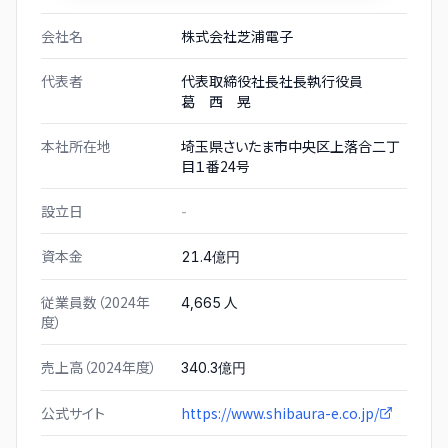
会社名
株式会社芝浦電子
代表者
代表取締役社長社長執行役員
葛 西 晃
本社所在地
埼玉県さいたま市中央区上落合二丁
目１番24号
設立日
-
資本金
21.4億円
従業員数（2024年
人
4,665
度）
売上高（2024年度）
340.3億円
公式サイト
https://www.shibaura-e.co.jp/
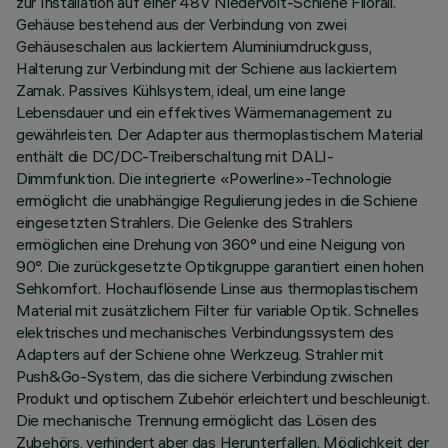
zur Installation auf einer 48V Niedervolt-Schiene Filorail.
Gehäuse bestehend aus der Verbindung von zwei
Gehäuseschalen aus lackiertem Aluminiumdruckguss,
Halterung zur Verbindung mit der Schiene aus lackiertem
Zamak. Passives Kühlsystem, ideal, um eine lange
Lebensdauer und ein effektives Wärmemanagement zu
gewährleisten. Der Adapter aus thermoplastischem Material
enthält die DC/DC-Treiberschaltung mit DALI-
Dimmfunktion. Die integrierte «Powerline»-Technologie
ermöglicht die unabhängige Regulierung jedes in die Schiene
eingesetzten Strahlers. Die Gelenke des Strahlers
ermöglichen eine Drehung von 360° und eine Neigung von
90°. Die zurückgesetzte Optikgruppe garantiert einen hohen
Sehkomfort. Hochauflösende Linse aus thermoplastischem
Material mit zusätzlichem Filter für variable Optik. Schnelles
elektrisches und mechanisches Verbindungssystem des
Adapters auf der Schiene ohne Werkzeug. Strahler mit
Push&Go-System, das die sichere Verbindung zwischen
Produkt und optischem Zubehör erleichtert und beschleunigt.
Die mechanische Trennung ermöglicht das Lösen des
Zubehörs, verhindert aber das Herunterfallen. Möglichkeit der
-=-=-
Task brief -
Working through the data above, find every line holding "Material" and copy it.

Response area -
gewährleisten. Der Adapter aus thermoplastischem Material
Material mit zusätzlichem Filter für variable Optik. Schnelles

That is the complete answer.